TASK OBJECTIVE: Look through the entries. Copy each line that has the word "ادکلن".

EXCERPTED DATA:
======

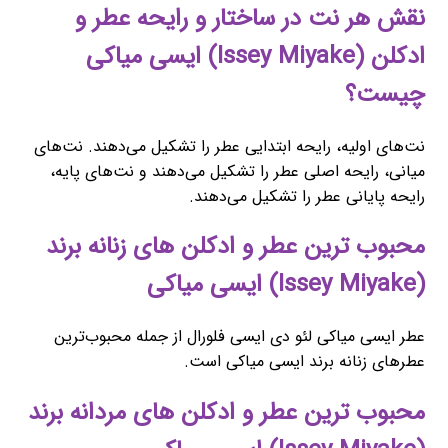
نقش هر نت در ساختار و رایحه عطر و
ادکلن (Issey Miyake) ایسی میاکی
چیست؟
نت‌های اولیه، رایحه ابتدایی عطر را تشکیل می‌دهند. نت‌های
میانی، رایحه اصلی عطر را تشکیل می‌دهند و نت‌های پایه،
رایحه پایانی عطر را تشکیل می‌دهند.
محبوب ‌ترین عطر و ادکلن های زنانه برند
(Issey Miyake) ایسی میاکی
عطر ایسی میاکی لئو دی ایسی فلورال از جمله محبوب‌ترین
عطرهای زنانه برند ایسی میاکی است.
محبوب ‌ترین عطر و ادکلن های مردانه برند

======

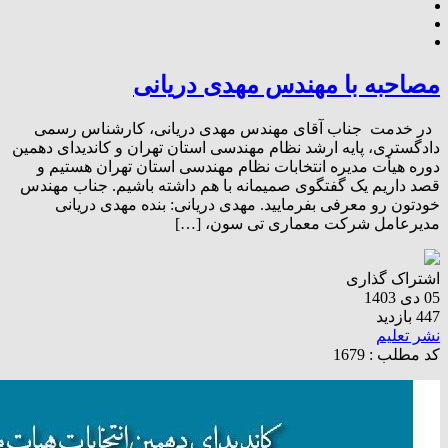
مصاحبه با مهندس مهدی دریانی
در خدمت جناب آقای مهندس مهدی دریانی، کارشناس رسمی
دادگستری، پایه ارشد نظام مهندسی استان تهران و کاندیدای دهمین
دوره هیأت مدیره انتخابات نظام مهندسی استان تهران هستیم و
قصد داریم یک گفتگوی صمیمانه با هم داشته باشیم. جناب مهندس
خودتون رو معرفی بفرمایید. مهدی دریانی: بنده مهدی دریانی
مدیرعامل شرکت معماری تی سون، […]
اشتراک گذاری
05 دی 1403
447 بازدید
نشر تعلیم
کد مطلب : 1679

======

ANSWER TO THIS PROBLEM:
ادکلن (Issey Miyake) ایسی میاکی
محبوب ‌ترین عطر و ادکلن های زنانه برند
محبوب ‌ترین عطر و ادکلن های مردانه برند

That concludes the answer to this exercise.